— Exercise —
Below are the records; copy exactly the lines from the first through the one containing "LOGOS, ‘LIVE’ SERVICES", both included, and leave out the pictures.

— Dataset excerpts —
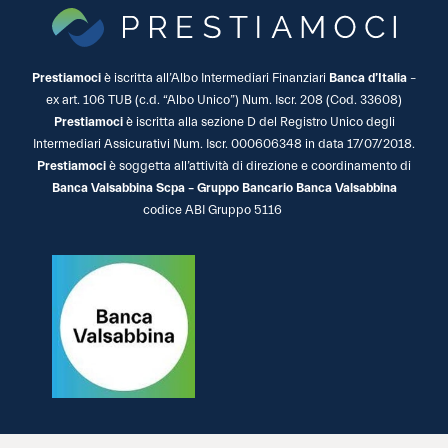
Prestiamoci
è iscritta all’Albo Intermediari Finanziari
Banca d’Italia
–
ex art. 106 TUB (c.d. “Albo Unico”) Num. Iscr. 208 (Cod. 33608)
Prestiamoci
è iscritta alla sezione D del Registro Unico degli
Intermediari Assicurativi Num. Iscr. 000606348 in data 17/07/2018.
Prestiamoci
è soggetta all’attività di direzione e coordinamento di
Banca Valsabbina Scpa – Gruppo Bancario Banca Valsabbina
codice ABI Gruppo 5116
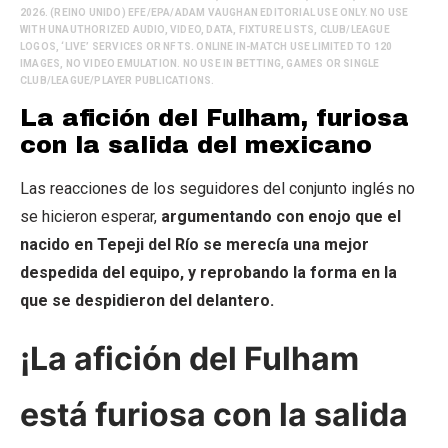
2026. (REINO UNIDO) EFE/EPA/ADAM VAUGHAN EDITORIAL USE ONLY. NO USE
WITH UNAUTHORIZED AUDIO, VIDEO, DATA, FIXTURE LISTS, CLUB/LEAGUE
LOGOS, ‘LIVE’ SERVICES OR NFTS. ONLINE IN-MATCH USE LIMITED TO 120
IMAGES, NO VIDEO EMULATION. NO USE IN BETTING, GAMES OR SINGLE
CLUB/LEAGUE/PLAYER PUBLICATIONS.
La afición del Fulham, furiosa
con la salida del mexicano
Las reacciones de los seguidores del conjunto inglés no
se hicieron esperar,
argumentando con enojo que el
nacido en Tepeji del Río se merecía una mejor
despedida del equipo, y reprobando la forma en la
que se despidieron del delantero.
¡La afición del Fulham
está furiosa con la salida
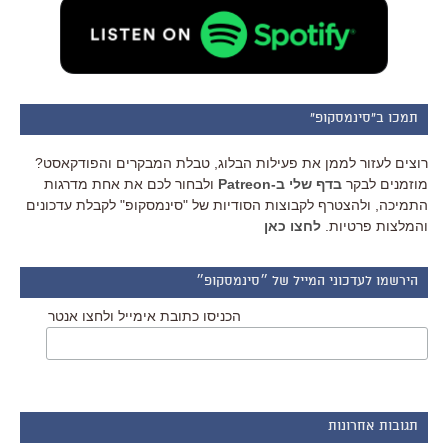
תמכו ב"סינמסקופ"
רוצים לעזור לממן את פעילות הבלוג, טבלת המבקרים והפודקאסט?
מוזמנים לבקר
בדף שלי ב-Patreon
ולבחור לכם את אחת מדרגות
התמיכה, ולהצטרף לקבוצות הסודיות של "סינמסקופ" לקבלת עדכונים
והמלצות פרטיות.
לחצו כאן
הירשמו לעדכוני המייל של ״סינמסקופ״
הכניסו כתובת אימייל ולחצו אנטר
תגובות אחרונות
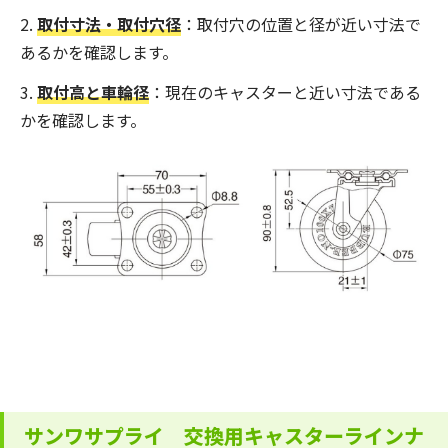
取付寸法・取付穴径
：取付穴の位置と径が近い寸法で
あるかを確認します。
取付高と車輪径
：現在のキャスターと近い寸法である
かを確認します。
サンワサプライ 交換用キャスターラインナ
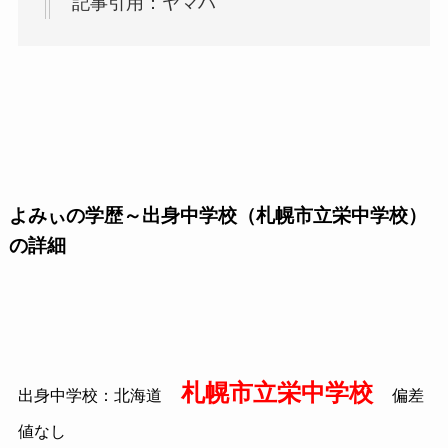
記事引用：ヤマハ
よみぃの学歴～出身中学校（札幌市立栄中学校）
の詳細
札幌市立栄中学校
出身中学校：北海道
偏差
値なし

— Written answer —
Prestiamoci
è iscritta all’Albo Intermediari Finanziari
Banca d’Italia
–
ex art. 106 TUB (c.d. “Albo Unico”) Num. Iscr. 208 (Cod. 33608)
Prestiamoci
è iscritta alla sezione D del Registro Unico degli
Intermediari Assicurativi Num. Iscr. 000606348 in data 17/07/2018.
Prestiamoci
è soggetta all’attività di direzione e coordinamento di
Banca Valsabbina Scpa – Gruppo Bancario Banca Valsabbina
codice ABI Gruppo 5116
2026. (REINO UNIDO) EFE/EPA/ADAM VAUGHAN EDITORIAL USE ONLY. NO USE
WITH UNAUTHORIZED AUDIO, VIDEO, DATA, FIXTURE LISTS, CLUB/LEAGUE
LOGOS, ‘LIVE’ SERVICES OR NFTS. ONLINE IN-MATCH USE LIMITED TO 120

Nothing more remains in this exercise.